■ Your instructions
What is needed here is an exact repetition of the records below, beginning at the line that has "FL2H86TE014200. Stock#262468. 4 cylinder" and stopping after the line that has "financed. Not all will qualify. Must take".

■ Supplied material
- Opening Delimiter -

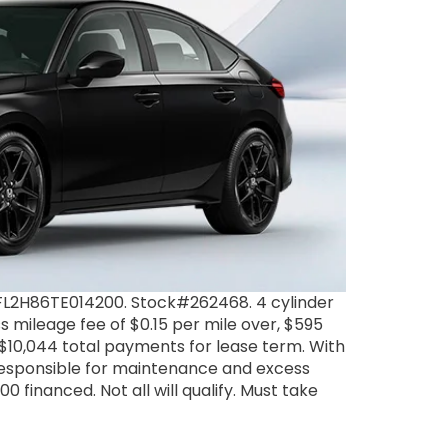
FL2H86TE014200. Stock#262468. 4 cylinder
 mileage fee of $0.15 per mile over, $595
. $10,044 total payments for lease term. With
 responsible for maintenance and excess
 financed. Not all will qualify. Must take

- Closing Delimiter -
- Opening Delimiter -

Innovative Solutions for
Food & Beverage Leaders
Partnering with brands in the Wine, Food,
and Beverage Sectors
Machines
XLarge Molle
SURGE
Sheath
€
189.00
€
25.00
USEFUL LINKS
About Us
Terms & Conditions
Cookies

- Closing Delimiter -

■ Answer section
FL2H86TE014200. Stock#262468. 4 cylinder
 mileage fee of $0.15 per mile over, $595
. $10,044 total payments for lease term. With
 responsible for maintenance and excess
 financed. Not all will qualify. Must take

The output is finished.